Task Force Highlights Big Questions Idaho Faces On Health Care Reform
The Legislature’s health care task force donned its waders this morning. It was time to take up the many questions surrounding the extent to which Idaho will implement President Obama’s Affordable Care Act.
StateImpact has followed closely the implications of the Supreme Court’s landmark ruling upholding the health care law. For states — especially those where opposition to the law runs high — the ruling raised two main questions: Will the state establish its own health insurance exchange, and will it decide to expand Medicaid eligibility as prescribed under the ACA?
Let’s take it question by question, and break down the highlights from today’s discussion. First, the health insurance exchange. (Remember, this is the so-called online marketplace that will allow consumers to view their health insurance options by costs and benefits.)
- We still don’t know what a federal exchange implemented in Idaho would look like, Joy Wilson of the National Conference of State Legislatures confirmed.
- The state must establish the minimum essential benefits that must be offered by participating insurers by September 30. That’s a deadline the Idaho Department of Insurance is prepared to meet.

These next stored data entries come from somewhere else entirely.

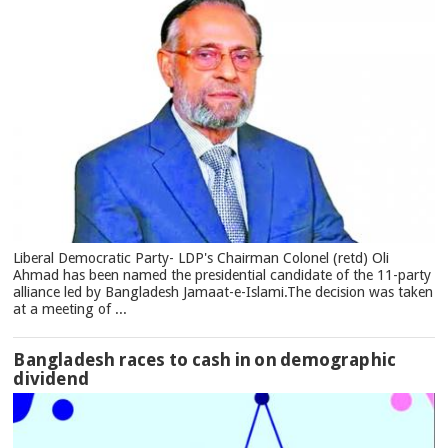
Liberal Democratic Party- LDP's Chairman Colonel (retd) Oli
Ahmad has been named the presidential candidate of the 11-party
alliance led by Bangladesh Jamaat-e-Islami.The decision was taken
at a meeting of ...
Bangladesh races to cash in on demographic
dividend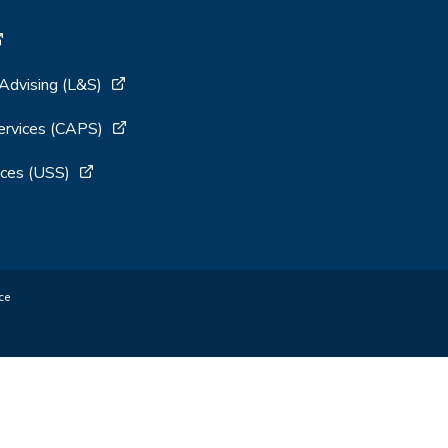
 Advising (L&S)
ervices (CAPS)
ces (USS)
ce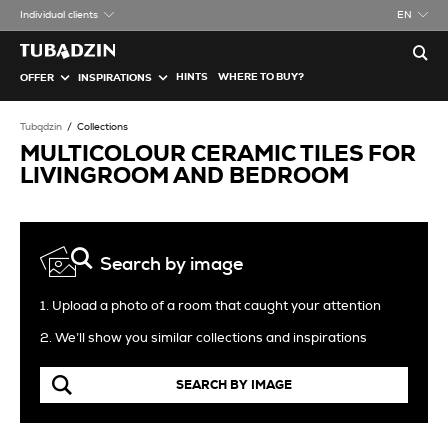
Individual clients
EN
HINTS
WHERE TO BUY?
OFFER
INSPIRATIONS
Tubądzin
Collections
MULTICOLOUR CERAMIC TILES FOR
LIVINGROOM AND BEDROOM
Search by image
1. Upload a photo of a room that caught your attention
2. We’ll show you similar collections and inspirations
SEARCH BY IMAGE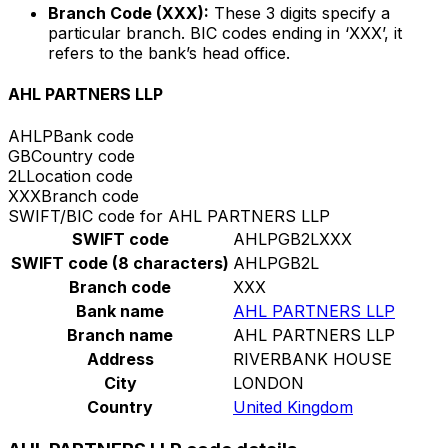
Branch Code (XXX):
These 3 digits specify a
particular branch. BIC codes ending in ‘XXX’, it
refers to the bank’s head office.
AHL PARTNERS LLP
AHLP
Bank code
GB
Country code
2L
Location code
XXX
Branch code
SWIFT/BIC code for AHL PARTNERS LLP
SWIFT code
AHLPGB2LXXX
SWIFT code (8 characters)
AHLPGB2L
Branch code
XXX
Bank name
AHL PARTNERS LLP
Branch name
AHL PARTNERS LLP
Address
RIVERBANK HOUSE
City
LONDON
Country
United Kingdom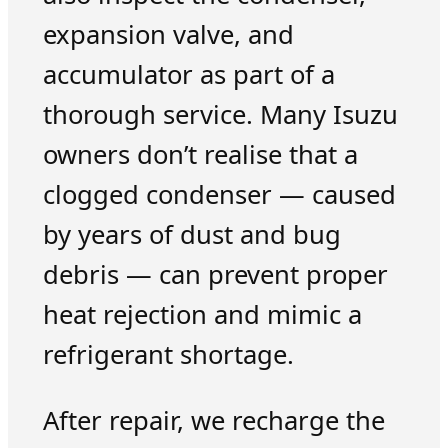
expansion valve, and
accumulator as part of a
thorough service. Many Isuzu
owners don’t realise that a
clogged condenser — caused
by years of dust and bug
debris — can prevent proper
heat rejection and mimic a
refrigerant shortage.
After repair, we recharge the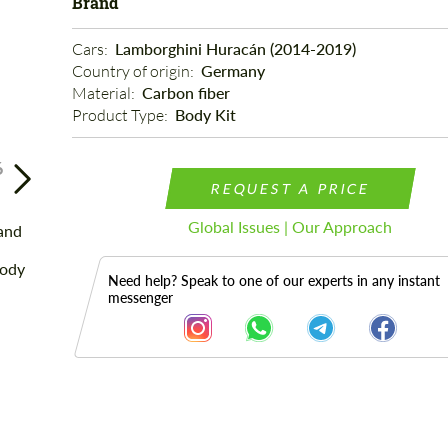
Brand
Cars: 
Lamborghini Huracán (2014-2019)
Country of origin: 
Germany
Material: 
Carbon fiber
Product Type: 
Body Kit
6
REQUEST A PRICE
Global Issues | Our Approach
Need help? Speak to one of our experts in any instant
messenger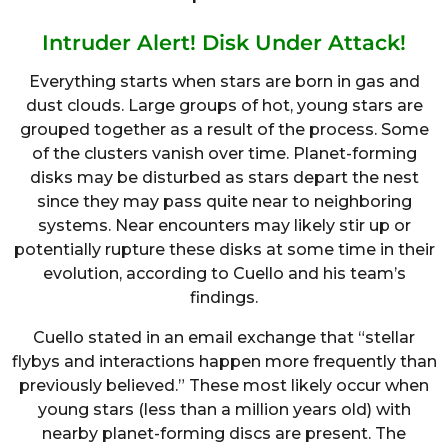
Intruder Alert! Disk Under Attack!
Everything starts when stars are born in gas and
dust clouds. Large groups of hot, young stars are
grouped together as a result of the process. Some
of the clusters vanish over time. Planet-forming
disks may be disturbed as stars depart the nest
since they may pass quite near to neighboring
systems. Near encounters may likely stir up or
potentially rupture these disks at some time in their
evolution, according to Cuello and his team’s
findings.
Cuello stated in an email exchange that “stellar
flybys and interactions happen more frequently than
previously believed.” These most likely occur when
young stars (less than a million years old) with
nearby planet-forming discs are present. The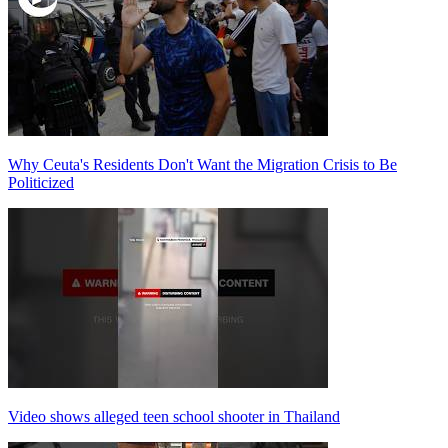
Why Ceuta's Residents Don't Want the Migration Crisis to Be
Politicized
Video shows alleged teen school shooter in Thailand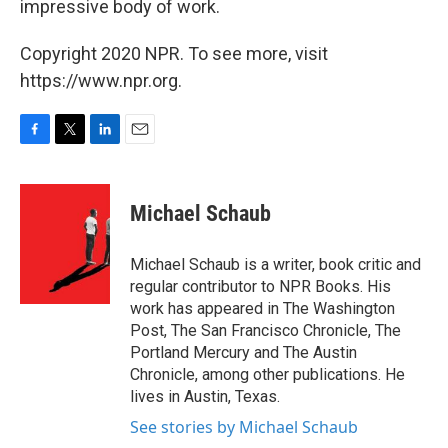
impressive body of work.
Copyright 2020 NPR. To see more, visit
https://www.npr.org.
F
T
L
E
a
w
i
m
c
i
n
a
e
t
k
i
Michael Schaub
b
t
e
l
o
e
d
o
r
I
Michael Schaub is a writer, book critic and
k
n
regular contributor to NPR Books. His
work has appeared in The Washington
Post, The San Francisco Chronicle, The
Portland Mercury and The Austin
Chronicle, among other publications. He
lives in Austin, Texas.
See stories by Michael Schaub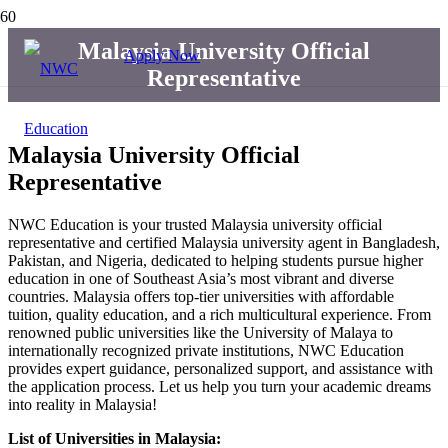
Malaysia University Official
Apply Now
Representative
Malaysia University Official
Representative
NWC Education is your trusted Malaysia university official
representative and certified Malaysia university agent in Bangladesh,
Pakistan, and Nigeria, dedicated to helping students pursue higher
education in one of Southeast Asia’s most vibrant and diverse
countries. Malaysia offers top-tier universities with affordable
tuition, quality education, and a rich multicultural experience. From
renowned public universities like the University of Malaya to
internationally recognized private institutions, NWC Education
provides expert guidance, personalized support, and assistance with
the application process. Let us help you turn your academic dreams
into reality in Malaysia!
List of Universities in Malaysia: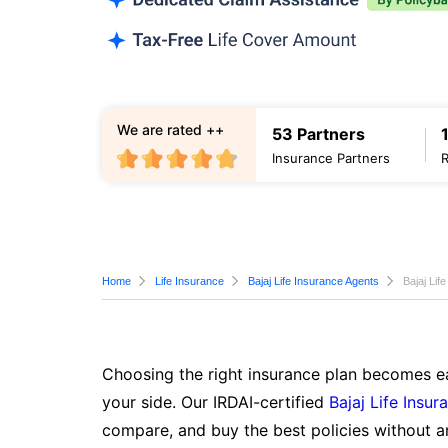
We are rated ++
53 Partners
Insurance Partners
Home
Life Insurance
Bajaj Life Insurance Agents
Bajaj Lif
Choosing the right insurance plan becomes ea
your side. Our IRDAI-certified
Bajaj Life Insur
compare, and buy the best policies without a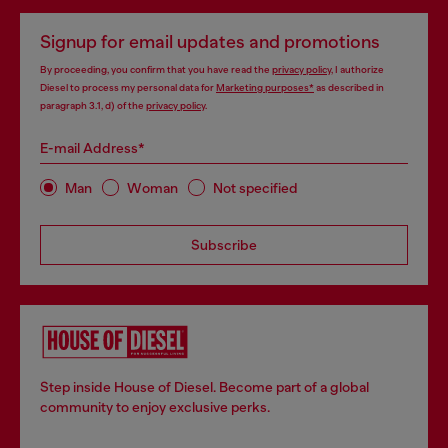
Signup for email updates and promotions
By proceeding, you confirm that you have read the
privacy policy
, I authorize
Diesel to process my personal data for
Marketing purposes*
as described in
paragraph 3.1, d) of the
privacy policy
.
E-mail Address*
Man
Woman
Not specified
Subscribe
Step inside House of Diesel. Become part of a global
community to enjoy exclusive perks.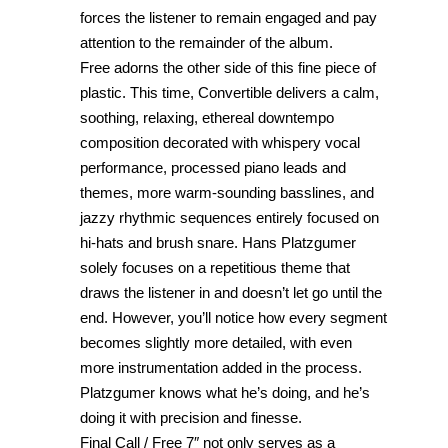
forces the listener to remain engaged and pay
attention to the remainder of the album.
Free adorns the other side of this fine piece of
plastic. This time, Convertible delivers a calm,
soothing, relaxing, ethereal downtempo
composition decorated with whispery vocal
performance, processed piano leads and
themes, more warm-sounding basslines, and
jazzy rhythmic sequences entirely focused on
hi-hats and brush snare. Hans Platzgumer
solely focuses on a repetitious theme that
draws the listener in and doesn’t let go until the
end. However, you’ll notice how every segment
becomes slightly more detailed, with even
more instrumentation added in the process.
Platzgumer knows what he’s doing, and he’s
doing it with precision and finesse.
Final Call / Free 7″ not only serves as a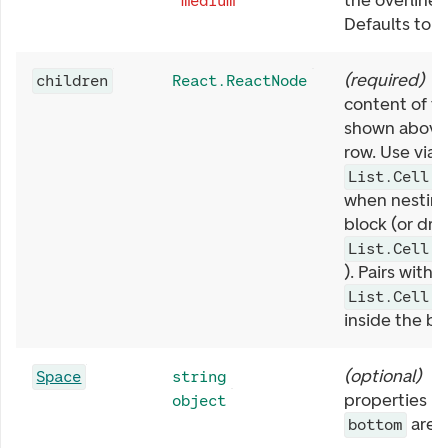
the overline 
"medium"
Defaults to
(
required
)
O
children
React.ReactNode
content of the
shown above 
row. Use via
List.Cell.T
when nesting 
block (or dro
List.Cell.T
). Pairs with
List.Cell.T
inside the bl
(
optional
)
S
Space
string
properties li
object
are 
bottom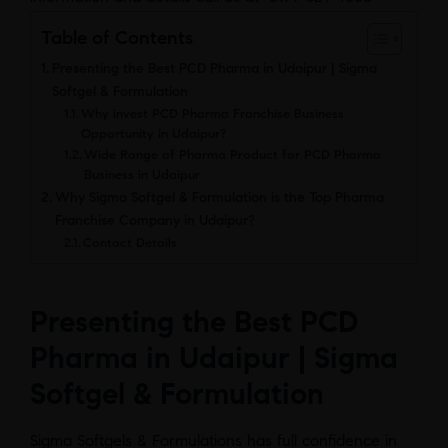
Table of Contents
Presenting the Best PCD Pharma in Udaipur | Sigma
Softgel & Formulation
Why invest PCD Pharma Franchise Business
Opportunity in Udaipur?
Wide Range of Pharma Product for PCD Pharma
Business in Udaipur
Why Sigma Softgel & Formulation is the Top Pharma
Franchise Company in Udaipur?
Contact Details
Presenting the Best PCD
Pharma in Udaipur | Sigma
Softgel & Formulation
Sigma Softgels & Formulations has full confidence in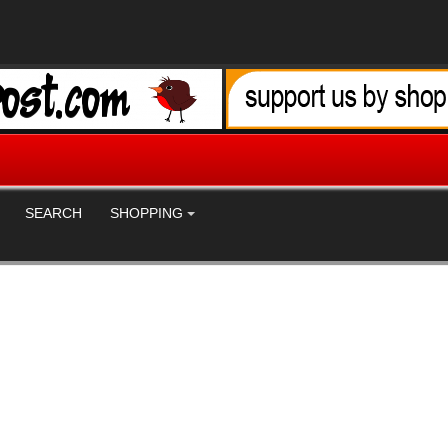
SEARCH
SHOPPING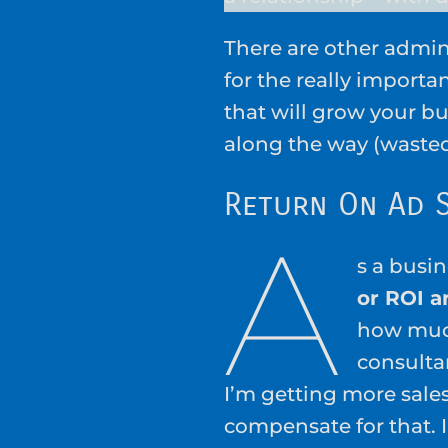
There are other admin
for the really importa
that will grow your bu
along the way (waste
Return On Ad 
A
s a busi
or ROI a
how muc
consulta
I’m getting more sale
compensate for that. I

- The next opportunity for the state to apply for a federal grant to help cover the costs to establish the exchange is in November.
- There is a possibility of establishing an exchange that’s a federal-state partnership. Under such a partnership, the federal government might oversee the website and answering service center, Department of Insurance Director Bill Deal said, while the state oversees plan management.
- Each November, states will have an opportunity to declare their intent to change their health insurance exchange plan. Many states are considering the federal-state partnership as a way to get their exchanges up and running, Director Deal said.
Now, the Medicaid expansion. As StateImpact has explained in past coverage, the Supreme Court’s ruling in effect gives states a choice about whether to expand their Medicaid programs. The federal government would initially cover 100 percent of the cost of expansion, phased down to 90 percent by 2020.
- It’s not clear what the Medicaid expansion would mean for the state budget, Department of Health and Welfare Director Richard Armstrong confirmed. The state has consultants looking into that question.
- A key concern is what’s called “woodworking.” Idaho has historically had a large number of people who are Medicaid-eligible, but who are not enrolled. If an adult enrolls in Medicaid under the expanded program, and that person has children, the children will also automatically be enrolled. Because those children would have been eligible in absence of the expansion, the federal-state cost split will be 70-30 for their coverage.
- If the state opts into the expansion, the Department of Health and Welfare can establish a distinct and basic benefit plan for those who become eligible. Director Armstrong says the department intends to do that.
The overarching question about all of this is how the state will arrive at a course of action. Gov. C.L. “Butch” Otter has established two working groups, which begin meeting later this week. By all accounts, he does not intend to convene a special session of the Legislature. Given that many decisions must be made before legislators come back to town in January, it is left to Gov. Otter to make a “non-binding declaration,” as Department of Insurance Director Deal termed it.
That line of questioning eventually led Sen. Dan Schmidt (D-Moscow) to ask Brian Kane, the Assistant Chief Deputy of the Idaho Attorney General’s Office, this question: What happens if the governor and the legislature are at odds?
“That would be a really legally interesting situation,” Kane said, pausing for emphasis. “I don’t know that there’s an answer to that at this point.”